InterSpeech 2021

Dynamic Multi-scale Convolution for Dialect Identification
(Oral presentation)

Tianlong Kong (Tsinghua University, China), Shouyi Yin (Tsinghua University, China), Dawei Zhang (Kwai, China), Wang Geng (Kwai, China), Xin Wang (Kwai, China), Dandan Song (Tsinghua University, China), Jinwen Huang (Kwai, China), Huiyu Shi (Tsinghua University, China), Xiaorui Wang (Kwai, China)

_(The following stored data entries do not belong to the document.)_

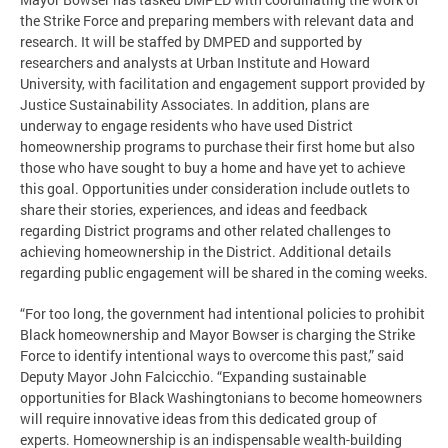
the Strike Force and preparing members with relevant data and
research. It will be staffed by DMPED and supported by
researchers and analysts at Urban Institute and Howard
University, with facilitation and engagement support provided by
Justice Sustainability Associates. In addition, plans are
underway to engage residents who have used District
homeownership programs to purchase their first home but also
those who have sought to buy a home and have yet to achieve
this goal. Opportunities under consideration include outlets to
share their stories, experiences, and ideas and feedback
regarding District programs and other related challenges to
achieving homeownership in the District. Additional details
regarding public engagement will be shared in the coming weeks.
“For too long, the government had intentional policies to prohibit
Black homeownership and Mayor Bowser is charging the Strike
Force to identify intentional ways to overcome this past,” said
Deputy Mayor John Falcicchio. “Expanding sustainable
opportunities for Black Washingtonians to become homeowners
will require innovative ideas from this dedicated group of
experts. Homeownership is an indispensable wealth-building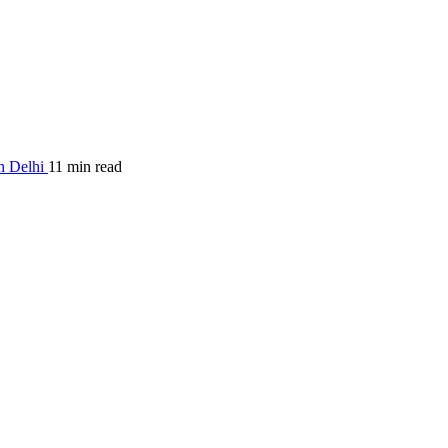
in Delhi
11 min read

Time Delay Neural Networks (TDNN)-based methods are widely used in dialect identification. However, in previous work with TDNN application, subtle variant is being neglected in different feature scales. To address this issue, we propose a new architecture, named dynamic multi-scale convolution, which consists of dynamic kernel convolution, local multi-scale learning, and global multi-scale pooling. Dynamic kernel convolution captures features between short-term and long-term context adaptively. Local multi-scale learning, which represents multi-scale features at a granular level, is able to increase the range of receptive fields for convolution operation. Besides, global multi-scale pooling is applied to aggregate features from different bottleneck layers in order to collect information from multiple aspects. The proposed architecture significantly outperforms state-of-the-art system on the AP20-OLR-dialect-task of oriental language recognition (OLR) challenge 2020, with the best average cost performance (Cavg) of 0.067 and the best equal error rate (EER) of 6.52%. Compared with the known best results, our method achieves 9% of Cavg and 45% of EER relative improvement, respectively. Furthermore, the parameters of proposed model are 91% fewer than the best known model.